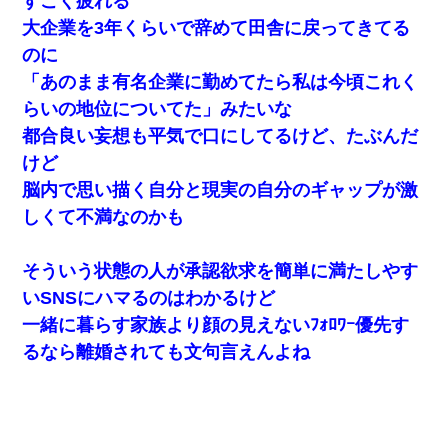
すごく疲れる
大企業を3年くらいで辞めて田舎に戻ってきてる
のに
「あのまま有名企業に勤めてたら私は今頃これく
らいの地位についてた」みたいな
都合良い妄想も平気で口にしてるけど、たぶんだ
けど
脳内で思い描く自分と現実の自分のギャップが激
しくて不満なのかも
そういう状態の人が承認欲求を簡単に満たしやす
いSNSにハマるのはわかるけど
一緒に暮らす家族より顔の見えないﾌｫﾛﾜｰ優先す
るなら離婚されても文句言えんよね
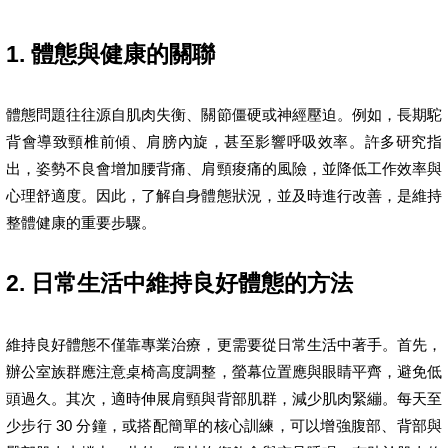
1. 體態與健康的關聯
體態問題往往源自肌肉失衡、關節僵硬或神經壓迫。例如，長期駝
背會導致頸椎前傾、肩膀內旋，甚至影響呼吸效率。許多研究指
出，姿勢不良會增加腰背痛、肩頸痠痛的風險，並降低工作效率與
心理舒適度。因此，了解自身體態狀況，並及時進行改善，是維持
整體健康的重要步驟。
2. 日常生活中維持良好體態的方法
維持良好體態不僅靠專業治療，更需要從日常生活中著手。首先，
辦公室族群應注意桌椅高度調整，螢幕位置應與眼睛平齊，避免低
頭過久。其次，適時伸展肩頸與背部肌群，減少肌肉緊繃。每天至
少步行 30 分鐘，或搭配簡單的核心訓練，可以增強腹部、背部與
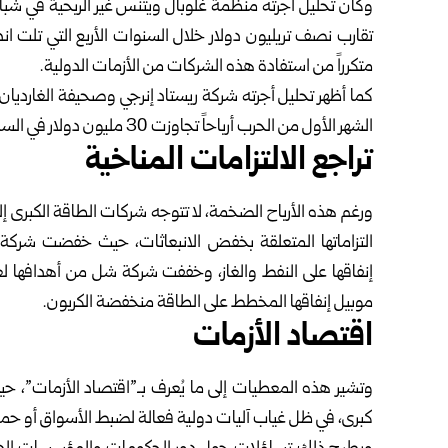
وكان تحليل أجرته منظمة غلوبال ويتنس غير الربحية في شبا
متكرراً من استفادة هذه الشركات من الأزمات الدولية.
الشهر الأول من الحرب أرباحاً تجاوزت 30 مليون دولار في الساعة، أي 8333 دولاراً في الثانية.
تراجع الالتزامات المناخية
ورغم هذه الأرباح الضخمة، لا تتوجه شركات الطاقة الكبرى إلى
التزاماتها المتعلقة بخفض الانبعاثات، حيث خفضت شركة 
موبيل إنفاقها المخطط على الطاقة منخفضة الكربون.
اقتصاد الأزمات
وتشير هذه المعطيات إلى ما يُعرف بـ”اقتصاد الأزمات”، ح
كبرى، في ظل غياب آليات دولية فعالة لضبط الأسواق أو حما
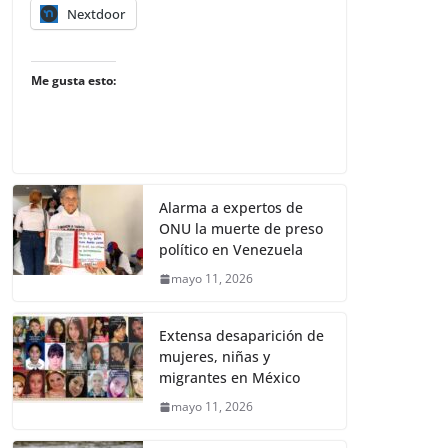
Nextdoor
Me gusta esto:
Alarma a expertos de
ONU la muerte de preso
político en Venezuela
mayo 11, 2026
Extensa desaparición de
mujeres, niñas y
migrantes en México
mayo 11, 2026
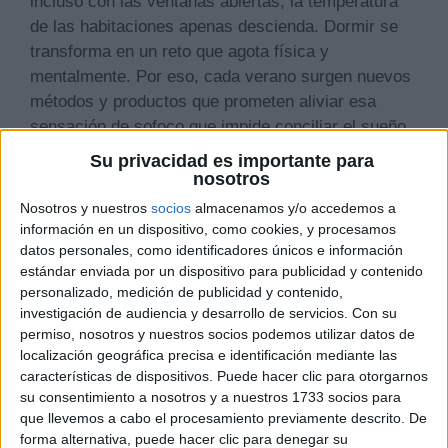
incluso con las ventanas abiertas, la temperatura
de las habitaciones apenas descienda. Dormir se
transforma en un reto que agota física y
mentalmente. Por eso, cada verano surgen nuevos
métodos y productos que prometen aliviar esa
sensación de sofoco que impide conciliar el sueño.
Su privacidad es importante para
nosotros
Nosotros y nuestros
socios
almacenamos y/o accedemos a
información en un dispositivo, como cookies, y procesamos
datos personales, como identificadores únicos e información
estándar enviada por un dispositivo para publicidad y contenido
personalizado, medición de publicidad y contenido,
investigación de audiencia y desarrollo de servicios.
Con su
permiso, nosotros y nuestros socios podemos utilizar datos de
localización geográfica precisa e identificación mediante las
características de dispositivos. Puede hacer clic para otorgarnos
su consentimiento a nosotros y a nuestros 1733 socios para
Las soluciones tradicionales, como ventiladores,
que llevemos a cabo el procesamiento previamente descrito. De
aparatos de aire acondicionado o duchas frías
forma alternativa, puede hacer clic para denegar su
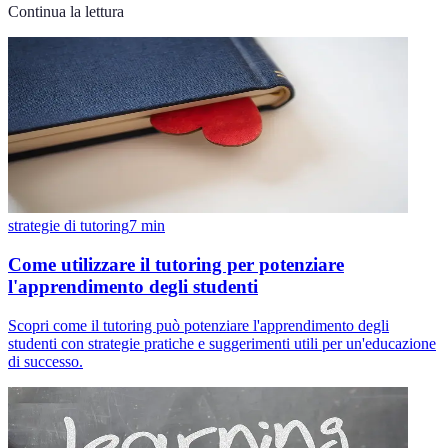
Continua la lettura
strategie di tutoring
7
min
Come utilizzare il tutoring per potenziare
l'apprendimento degli studenti
Scopri come il tutoring può potenziare l'apprendimento degli
studenti con strategie pratiche e suggerimenti utili per un'educazione
di successo.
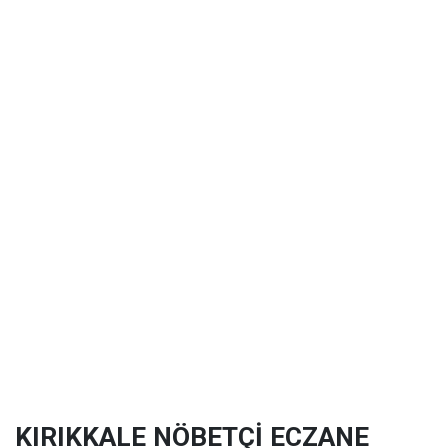
KIRIKKALE NÖBETÇİ ECZANE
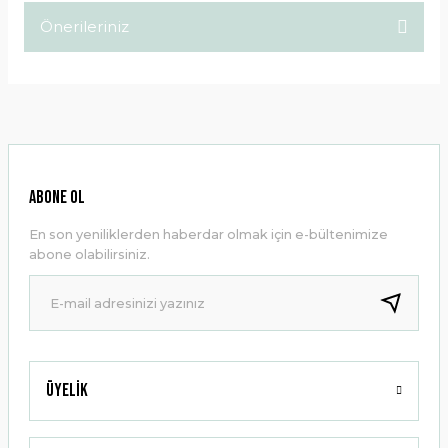
Önerileriniz
Yorum Yaz
Bu ürünün fiyat bilgisi, resim, ürün açıklamalarında ve diğer
konularda yetersiz gördüğünüz noktaları öneri formunu
kullanarak tarafımıza iletebilirsiniz.
Görüş ve önerileriniz için teşekkür ederiz.
Ürün resmi kalitesiz, bozuk veya görüntülenemiyor.
ABONE OL
Ürün açıklamasında eksik bilgiler bulunuyor.
En son yeniliklerden haberdar olmak için e-bültenimize
Ürün bilgilerinde hatalar bulunuyor.
abone olabilirsiniz.
Ürün fiyatı diğer sitelerden daha pahalı.
Bu ürüne benzer farklı alternatifler olmalı.
Üyelik
Gönder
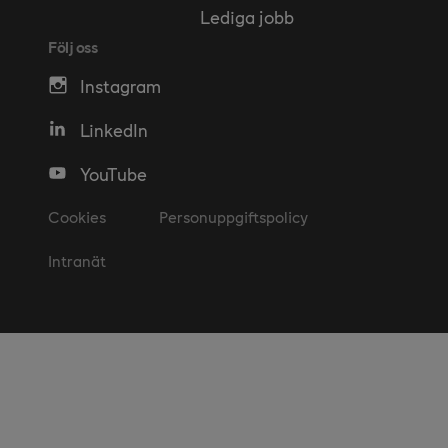
Lediga jobb
Följ oss
Instagram
LinkedIn
YouTube
Cookies
Personuppgiftspolicy
Intranät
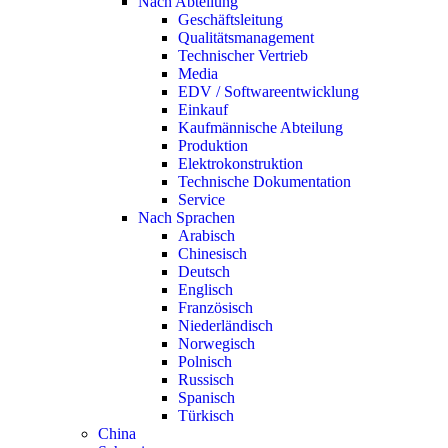
Nach Abteilung
Geschäftsleitung
Qualitätsmanagement
Technischer Vertrieb
Media
EDV / Softwareentwicklung
Einkauf
Kaufmännische Abteilung
Produktion
Elektrokonstruktion
Technische Dokumentation
Service
Nach Sprachen
Arabisch
Chinesisch
Deutsch
Englisch
Französisch
Niederländisch
Norwegisch
Polnisch
Russisch
Spanisch
Türkisch
China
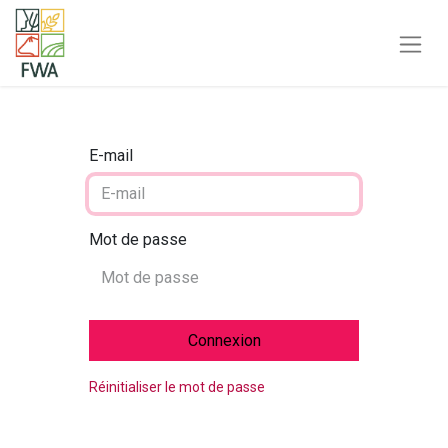
E-mail
Mot de passe
Connexion
Réinitialiser le mot de passe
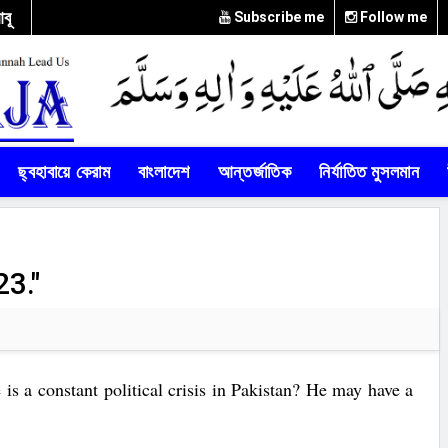
বূ
Subscribe me
Follow me
in
ve
শুরু
f
ছ্বহাবায়ে কেরাম
বাংলাদেশ
আন্তর্জাতিক
নির্যাতিত মুসলমান
ে
নীন
23."
ব
জিলত
্তির
 is a constant political crisis in Pakistan? He may have a
ন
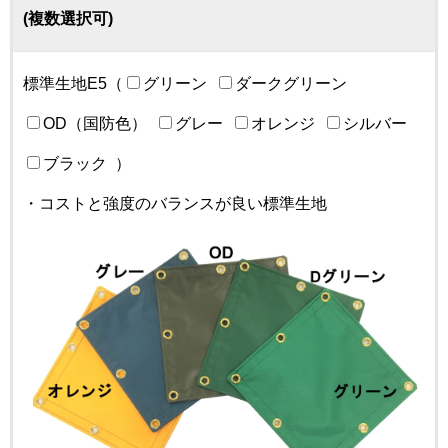
(複数選択可)
標準生地E5（
グリーン
ダークグリーン
OD（国防色）
グレー
オレンジ
シルバー
ブラック
）
・コストと強度のバランスが良い標準生地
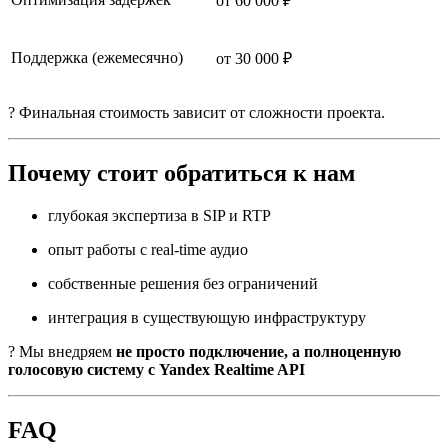
от 60 000 ₽
Поддержка (ежемесячно)
от 30 000 ₽
? Финальная стоимость зависит от сложности проекта.
Почему стоит обратиться к нам
глубокая экспертиза в SIP и RTP
опыт работы с real-time аудио
собственные решения без ограничений
интеграция в существующую инфраструктуру
? Мы внедряем
не просто подключение, а полноценную
голосовую систему с Yandex Realtime API
FAQ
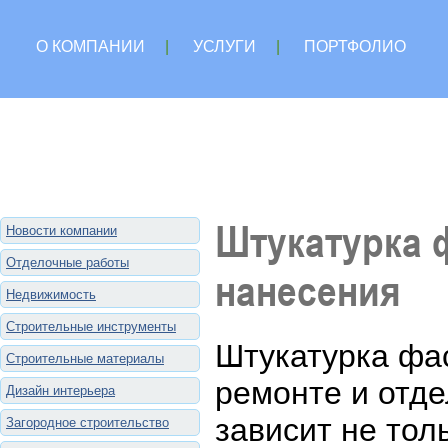
О КОМПАНИИ
|
УСЛУГИ
|
ПОРТФОЛИО
Штукатурка 
Новости компании
Отделочные работы
нанесения
Недвижимость
Строительные инструменты
Штукатурка фас
Строительные материалы
ремонте и отде
Дизайн интерьера
зависит не тол
Загородное строительство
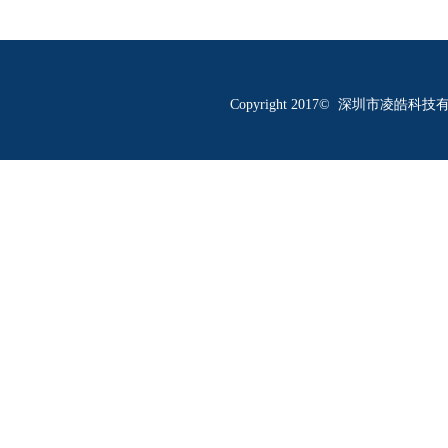
Copyright 2017© 深圳市凌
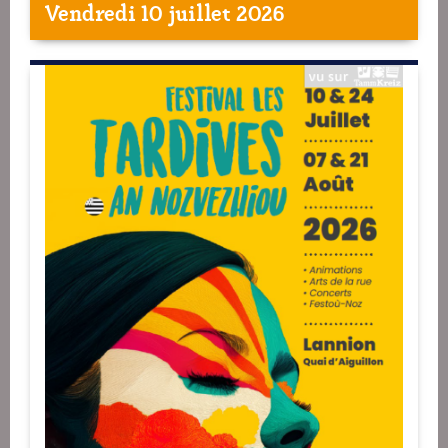
Vendredi 10 juillet 2026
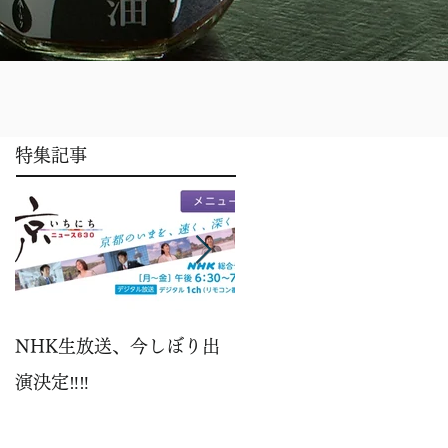
特集記事
NHK生放送、今しぼり出
パイナップル
演決定‼️‼️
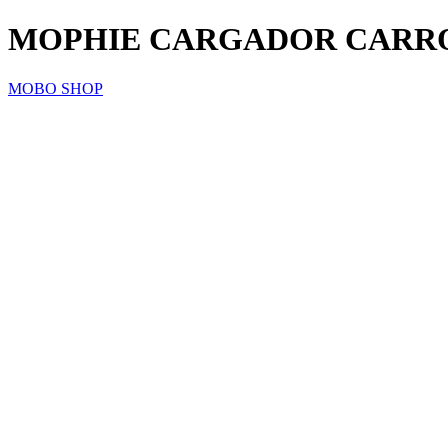
MOPHIE CARGADOR CARRO 
MOBO SHOP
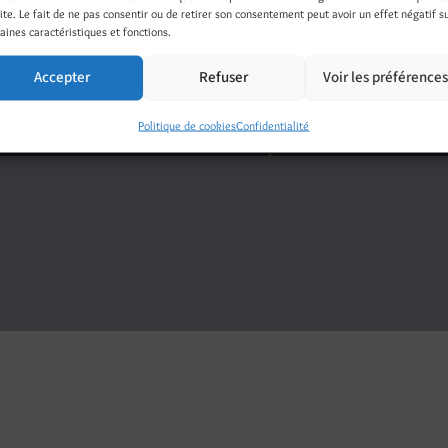
Threads
LinkedIn
Pinterest
Nextdoor
site. Le fait de ne pas consentir ou de retirer son consentement peut avoir un effet négatif s
aines caractéristiques et fonctions.
Accepter
Refuser
Voir les préférence
Politique de cookies
Confidentialité
Illustrations - Peinture - Photo - Mixed Media
On en parle ! Presse - Web - 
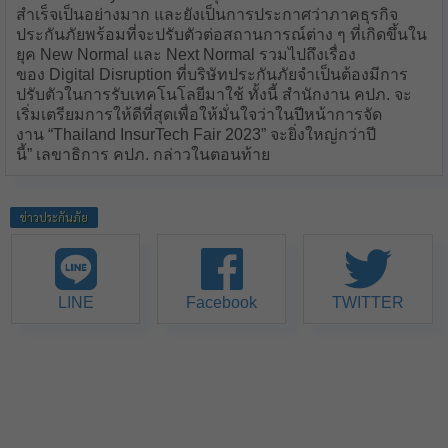
สำเร็จเป็นอย่างมาก และยังเป็นการประกาศว่าภาคธุรกิจ
ประกันภัยพร้อมที่จะปรับตัวต่อสถานการณ์ต่าง ๆ ที่เกิดขึ้นใน
ยุค New Normal และ Next Normal รวมไปถึงเรื่อง
ของ Digital Disruption ที่บริษัทประกันภัยจำเป็นต้องมีการ
ปรับตัวในการรับเทคโนโลยีมาใช้ ทั้งนี้ สำนักงาน คปภ. จะ
เริ่มเตรียมการให้ดีที่สุดเพื่อให้มั่นใจว่าในปีหน้าการจัด
งาน “Thailand InsurTech Fair 2023” จะยิ่งใหญ่กว่าปี
นี้” เลขาธิการ คปภ. กล่าวในตอนท้าย
ข่าวประกันภัย
LINE
Facebook
TWITTER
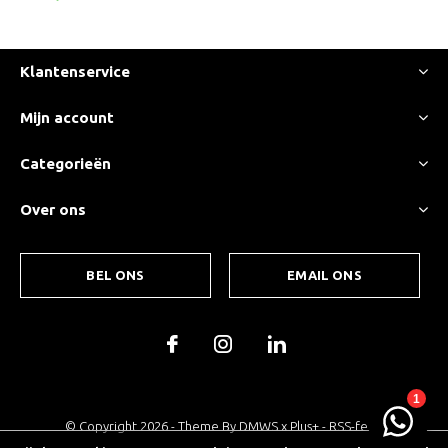
Klantenservice
Mijn account
Categorieën
Over ons
BEL ONS
EMAIL ONS
© Copyright
2026
- Theme By
DMWS
x
Plus+
-
RSS-feed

Task description: Return all the records exactly. Skip the pictures.

Solution to the problem:
すごく疲れる
大企業を3年くらいで辞めて田舎に戻ってきてる
のに
「あのまま有名企業に勤めてたら私は今頃これく
らいの地位についてた」みたいな
都合良い妄想も平気で口にしてるけど、たぶんだ
けど
脳内で思い描く自分と現実の自分のギャップが激
しくて不満なのかも
そういう状態の人が承認欲求を簡単に満たしやす
いSNSにハマるのはわかるけど
一緒に暮らす家族より顔の見えないﾌｫﾛﾜｰ優先す
るなら離婚されても文句言えんよね
1. 體態與健康的關聯
體態問題往往源自肌肉失衡、關節僵硬或神經壓迫。例如，長期駝
背會導致頸椎前傾、肩膀內旋，甚至影響呼吸效率。許多研究指
出，姿勢不良會增加腰背痛、肩頸痠痛的風險，並降低工作效率與
心理舒適度。因此，了解自身體態狀況，並及時進行改善，是維持
整體健康的重要步驟。
2. 日常生活中維持良好體態的方法
維持良好體態不僅靠專業治療，更需要從日常生活中著手。首先，
辦公室族群應注意桌椅高度調整，螢幕位置應與眼睛平齊，避免低
頭過久。其次，適時伸展肩頸與背部肌群，減少肌肉緊繃。每天至
少步行 30 分鐘，或搭配簡單的核心訓練，可以增強腹部、背部與
وكان تحليل أجرته منظمة غلوبال ويتنس غير الربحية في شبا
متكرراً من استفادة هذه الشركات من الأزمات الدولية.
الشهر الأول من الحرب أرباحاً تجاوزت 30 مليون دولار في الساعة، أي 8333 دولاراً في الثانية.
تراجع الالتزامات المناخية
ورغم هذه الأرباح الضخمة، لا تتوجه شركات الطاقة الكبرى إلى
التزاماتها المتعلقة بخفض الانبعاثات، حيث خفضت شركة 
موبيل إنفاقها المخطط على الطاقة منخفضة الكربون.
اقتصاد الأزمات
وتشير هذه المعطيات إلى ما يُعرف بـ”اقتصاد الأزمات”، ح
كبرى، في ظل غياب آليات دولية فعالة لضبط الأسواق أو حما
Nextdoor
Me gusta esto:
Alarma a expertos de
ONU la muerte de preso
político en Venezuela
mayo 11, 2026
Extensa desaparición de
mujeres, niñas y
migrantes en México
mayo 11, 2026
incluso con las ventanas abiertas, la temperatura
de las habitaciones apenas descienda. Dormir se
transforma en un reto que agota física y
mentalmente. Por eso, cada verano surgen nuevos
métodos y productos que prometen aliviar esa
sensación de sofoco que impide conciliar el sueño.
Su privacidad es importante para
nosotros
Nosotros y nuestros
socios
almacenamos y/o accedemos a
información en un dispositivo, como cookies, y procesamos
datos personales, como identificadores únicos e información
estándar enviada por un dispositivo para publicidad y contenido
personalizado, medición de publicidad y contenido,
investigación de audiencia y desarrollo de servicios.
Con su
permiso, nosotros y nuestros socios podemos utilizar datos de
localización geográfica precisa e identificación mediante las
características de dispositivos. Puede hacer clic para otorgarnos
su consentimiento a nosotros y a nuestros 1733 socios para
Las soluciones tradicionales, como ventiladores,
que llevemos a cabo el procesamiento previamente descrito. De
aparatos de aire acondicionado o duchas frías
forma alternativa, puede hacer clic para denegar su
Continua la lettura
strategie di tutoring
7
min
Come utilizzare il tutoring per potenziare
l'apprendimento degli studenti
Scopri come il tutoring può potenziare l'apprendimento degli
studenti con strategie pratiche e suggerimenti utili per un'educazione
di successo.
KIRIKKALE NÖBETÇİ ECZANE
Önerileriniz
Yorum Yaz
Bu ürünün fiyat bilgisi, resim, ürün açıklamalarında ve diğer
konularda yetersiz gördüğünüz noktaları öneri formunu
kullanarak tarafımıza iletebilirsiniz.
Görüş ve önerileriniz için teşekkür ederiz.
Ürün resmi kalitesiz, bozuk veya görüntülenemiyor.
ABONE OL
Ürün açıklamasında eksik bilgiler bulunuyor.
En son yeniliklerden haberdar olmak için e-bültenimize
Ürün bilgilerinde hatalar bulunuyor.
abone olabilirsiniz.
Ürün fiyatı diğer sitelerden daha pahalı.
Bu ürüne benzer farklı alternatifler olmalı.
Üyelik
Gönder
Lediga jobb
Följ oss
Instagram
LinkedIn
YouTube
Cookies
Personuppgiftspolicy
Intranät
Nach Abteilung
Geschäftsleitung
Qualitätsmanagement
Technischer Vertrieb
Media
EDV / Softwareentwicklung
Einkauf
Kaufmännische Abteilung
Produktion
Elektrokonstruktion
Technische Dokumentation
Service
Nach Sprachen
Arabisch
Chinesisch
Deutsch
Englisch
Französisch
Niederländisch
Norwegisch
Polnisch
Russisch
Spanisch
Türkisch
China
E-mail
Mot de passe
Connexion
Réinitialiser le mot de passe
বূ
Subscribe me
Follow me
in
ve
শুরু
f
ছ্বহাবায়ে কেরাম
বাংলাদেশ
আন্তর্জাতিক
নির্যাতিত মুসলমান
ে
নীন
23."
ব
জিলত
্তির
 is a constant political crisis in Pakistan? He may have a
ন
(複数選択可)
標準生地E5（
グリーン
ダークグリーン
OD（国防色）
グレー
オレンジ
シルバー
ブラック
）
・コストと強度のバランスが良い標準生地
от 60 000 ₽
Поддержка (ежемесячно)
от 30 000 ₽
? Финальная стоимость зависит от сложности проекта.
Почему стоит обратиться к нам
глубокая экспертиза в SIP и RTP
опыт работы с real-time аудио
собственные решения без ограничений
интеграция в существующую инфраструктуру
? Мы внедряем
не просто подключение, а полноценную
голосовую систему с Yandex Realtime API
FAQ
О КОМПАНИИ
|
УСЛУГИ
|
ПОРТФОЛИО
Штукатурка 
Новости компании
Отделочные работы
нанесения
Недвижимость
Строительные инструменты
Штукатурка фас
Строительные материалы
ремонте и отде
Дизайн интерьера
зависит не тол
Загородное строительство
Copyright 2017© 深圳市凌
Vendredi 10 juillet 2026
特集記事
NHK生放送、今しぼり出
パイナップル
演決定‼️‼️
MOPHIE CARGADOR CARRO 
MOBO SHOP
Threads
LinkedIn
Pinterest
Nextdoor
site. Le fait de ne pas consentir ou de retirer son consentement peut avoir un effet négatif s
aines caractéristiques et fonctions.
Accepter
Refuser
Voir les préférence
Politique de cookies
Confidentialité
Illustrations - Peinture - Photo - Mixed Media
On en parle ! Presse - Web - 
สำเร็จเป็นอย่างมาก และยังเป็นการประกาศว่าภาคธุรกิจ
ประกันภัยพร้อมที่จะปรับตัวต่อสถานการณ์ต่าง ๆ ที่เกิดขึ้นใน
ยุค New Normal และ Next Normal รวมไปถึงเรื่อง
ของ Digital Disruption ที่บริษัทประกันภัยจำเป็นต้องมีการ
ปรับตัวในการรับเทคโนโลยีมาใช้ ทั้งนี้ สำนักงาน คปภ. จะ
เริ่มเตรียมการให้ดีที่สุดเพื่อให้มั่นใจว่าในปีหน้าการจัด
งาน “Thailand InsurTech Fair 2023” จะยิ่งใหญ่กว่าปี
นี้” เลขาธิการ คปภ. กล่าวในตอนท้าย
ข่าวประกันภัย
LINE
Facebook
TWITTER
Klantenservice
Mijn account
Categorieën
Over ons
BEL ONS
EMAIL ONS
© Copyright
2026
- Theme By
DMWS
x
Plus+
-
RSS-feed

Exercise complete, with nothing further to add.